Em tempo de férias temos mais tempo cheio de nada, tempo precioso em que nos dedicamos também a olhar em volta e observar o comportamento de quem nos rodeia. E, no que respeita ao comportamento das crianças, existem alguns locais de excelência onde podemos observar coisas muito interessantes. Falo da praia, do restaurante ou do supermercado (digam lá se não são locais de observação muito privilegiados?). Locais onde assistimos a gritos e birras com motivações diversas e que, por isso mesmo, exigem soluções diferentes.

Bastam alguns minutos de observação mais atenta e rapidamente ouvimos miúdos que gritam desalmados porque não querem sair da água, outros porque as batatas fritas acabaram e outros, ainda, porque querem um brinquedo que, obviamente, está exposto nas prateleiras mais baixas e acessíveis aos seus olhos espevitados. Temos ainda as crianças cujos gritos se relacionam com os horários a que os levam para debaixo de um sol escaldante, com as longas esperas em pé por um lugar sentado numa mesa ou com uma caixa aberta para pagar as compras.

Com muitas crianças, os gritos e as birras relacionam-se com a alteração drástica das suas rotinas. Crianças que passam 11 meses e duas semanas por ano em regime militar no que diz respeito aos horários de alimentação e sono e que, subitamente, sem qualquer pré-aviso, têm rédea solta para comer e dormir quando bem entenderem. Ou melhor, quando aos pais mais jeito der. Porque isto de comerem às 11h30 não dá com nada, aquelas educadoras são mesmo umas exageradas. E digam lá se o sol não é de facto muito melhor ali pertinho da hora de almoço? Aproxima-se o meio-dia e é ver os miúdos a chegar à praia ou à piscina já meio tostados, que é como quem diz, queimados, abrindo a boca em direção às bolas de Berlim.

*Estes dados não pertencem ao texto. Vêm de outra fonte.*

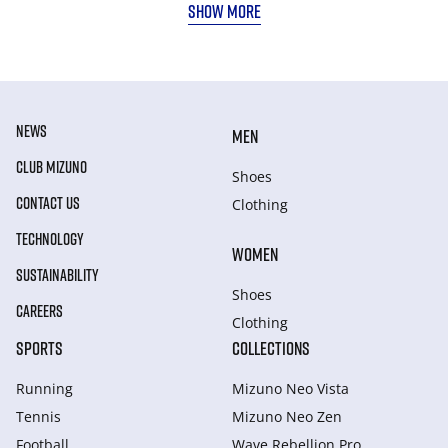
SHOW MORE
NEWS
MEN
CLUB MIZUNO
Shoes
CONTACT US
Clothing
TECHNOLOGY
WOMEN
SUSTAINABILITY
Shoes
CAREERS
Clothing
SPORTS
COLLECTIONS
Running
Mizuno Neo Vista
Tennis
Mizuno Neo Zen
Football
Wave Rebellion Pro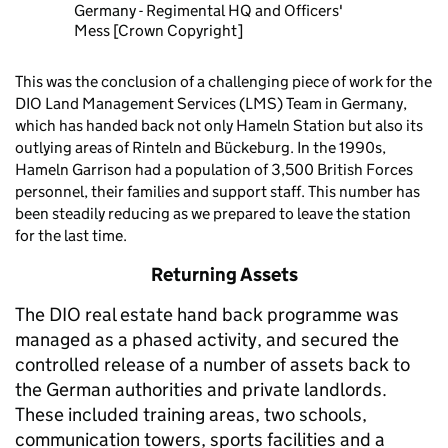
Germany - Regimental HQ and Officers'
Mess [Crown Copyright]
This was the conclusion of a challenging piece of work for the
DIO Land Management Services (LMS) Team in Germany,
which has handed back not only Hameln Station but also its
outlying areas of Rinteln and Bückeburg. In the 1990s,
Hameln Garrison had a population of 3,500 British Forces
personnel, their families and support staff. This number has
been steadily reducing as we prepared to leave the station
for the last time.
Returning Assets
The DIO real estate hand back programme was
managed as a phased activity, and secured the
controlled release of a number of assets back to
the German authorities and private landlords.
These included training areas, two schools,
communication towers, sports facilities and a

E depois é de facto uma chatice estar em amena confraternização com os amigos e ter de interromper tudo para a sesta da criança. E à noite… bem, à noite logo se vê até onde é que aguentam, porque com a animação de certeza que os olhos se mantêm abertos. E o mesmo acontece com as gargantas.

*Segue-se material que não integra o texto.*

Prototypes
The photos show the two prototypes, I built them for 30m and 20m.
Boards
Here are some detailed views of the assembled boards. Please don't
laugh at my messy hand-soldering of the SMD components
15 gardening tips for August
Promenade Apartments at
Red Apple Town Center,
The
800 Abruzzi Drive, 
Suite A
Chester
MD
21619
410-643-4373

Para estas situações, apenas uma coisa a dizer: os miúdos não são robots e não se programam e reprogramam ao ritmo e bel-prazer dos pais e dos seus horários de férias. As rotinas das crianças podem ser ajustadas, claro, mas de uma forma gradual e com bom senso. Se queremos férias sem horários nem rotinas, então não podemos levar connosco crianças mais pequenas. É simples.

Assim, perante este tipo de gritos e birras, não vale a pena tentar ignorar ou castigar. Aquilo de que a criança precisa é de um abraço reconfortante e de alguém que satisfaça as suas necessidades. As suas, não as dos adultos.

Temos depois muitas outras situações em que as crianças gritam desalmadamente porque querem com isso obter alguma coisa. Seja mais tempo na piscina, três gelados seguidos ou mais trinta voltas no carrossel. Falamos de situações em que a criança pretende levar a sua avante, que é como quem diz, “vamos lá ver se fazes ou não fazes aquilo que eu quero”. O problema é que, muitas vezes, conseguem mesmo o seu intento, berrando cada vez mais alto, na certeza absoluta de que a cada decibel que sobe aumenta também a probabilidade de ganharem esta luta de poder.

Para estas situações, a solução é apenas uma: não ceder. Ser firme e ensinar à criança que “não” significa “não”. E que, por mais altos que os berros possam ser, a resposta parental não irá mudar. Doses gigantes de amor firme e com limites bem definidos é a solução mágica para ajudarmos as crianças a serem mais assertivas, autónomas, confiantes e com capacidade em regularem as suas emoções.
Sentimos as outras pessoas de olhos postos em nós quando os nossos filhos fazem birras em locais públicos? E o que interessa isso? Afinal de contas, estamos mais preocupados com o crescimento saudável dos nossos filhos ou com a opinião dos outros?